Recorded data
::::::::::
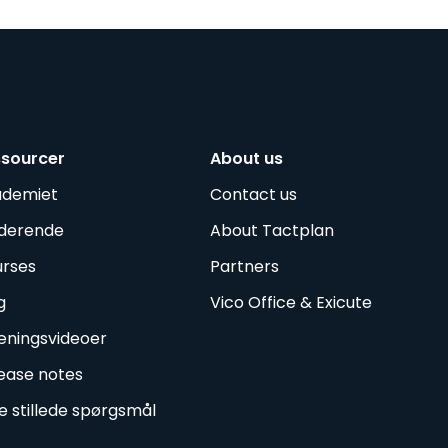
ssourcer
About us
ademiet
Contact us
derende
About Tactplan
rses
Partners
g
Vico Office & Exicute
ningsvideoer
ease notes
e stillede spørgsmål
::::::::::
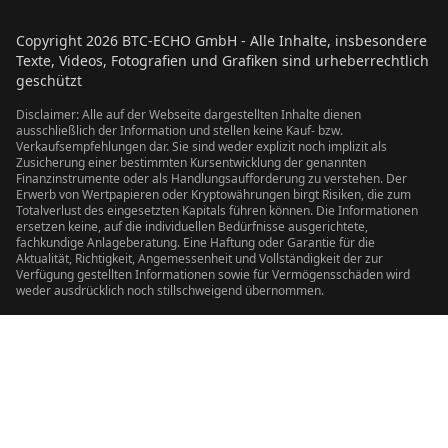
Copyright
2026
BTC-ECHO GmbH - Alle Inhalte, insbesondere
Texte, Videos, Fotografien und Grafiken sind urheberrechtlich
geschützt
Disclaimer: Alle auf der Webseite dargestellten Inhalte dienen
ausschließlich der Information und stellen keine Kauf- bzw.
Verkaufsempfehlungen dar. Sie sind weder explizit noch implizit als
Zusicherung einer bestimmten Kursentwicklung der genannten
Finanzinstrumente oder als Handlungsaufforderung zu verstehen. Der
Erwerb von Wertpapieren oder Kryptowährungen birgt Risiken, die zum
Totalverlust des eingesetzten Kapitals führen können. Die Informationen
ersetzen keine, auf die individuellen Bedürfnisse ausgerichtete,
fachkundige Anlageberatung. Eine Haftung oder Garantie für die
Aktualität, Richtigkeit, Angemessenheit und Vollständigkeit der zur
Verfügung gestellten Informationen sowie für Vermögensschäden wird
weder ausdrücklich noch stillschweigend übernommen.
::::::::::
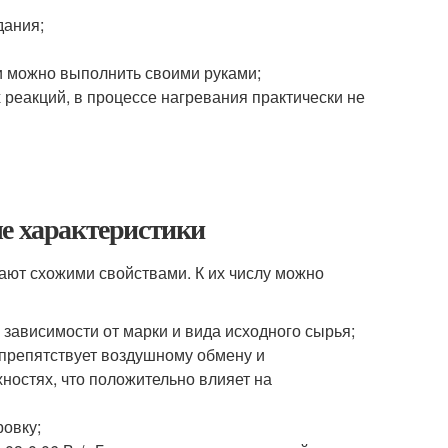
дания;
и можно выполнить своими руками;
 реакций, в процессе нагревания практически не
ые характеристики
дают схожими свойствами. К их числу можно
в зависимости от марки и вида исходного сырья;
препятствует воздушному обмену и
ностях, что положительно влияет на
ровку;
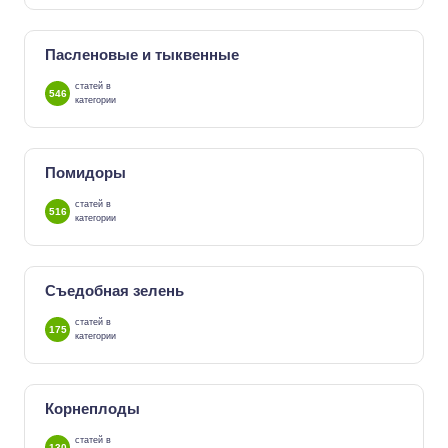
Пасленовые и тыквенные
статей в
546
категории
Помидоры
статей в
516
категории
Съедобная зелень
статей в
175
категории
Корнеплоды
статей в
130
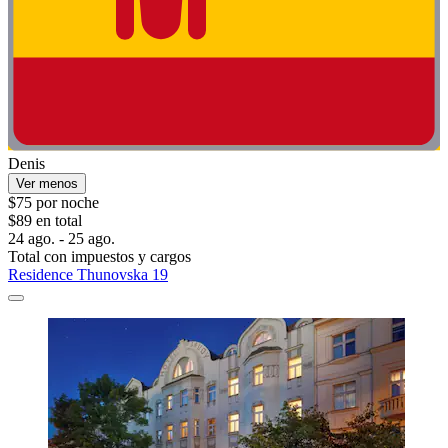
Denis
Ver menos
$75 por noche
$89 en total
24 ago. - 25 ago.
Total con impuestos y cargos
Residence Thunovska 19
::::::::::
• _TASK TO CARRY OUT_
Look through the entries above, and wherever a line holds the string "Alle", copy it.

• _OUTPUT FOR THIS TASK_
BTC-ECHO GmbH - Alle Inhalte, insbesondere
Disclaimer: Alle auf der Webseite dargestellten Inhalte dienen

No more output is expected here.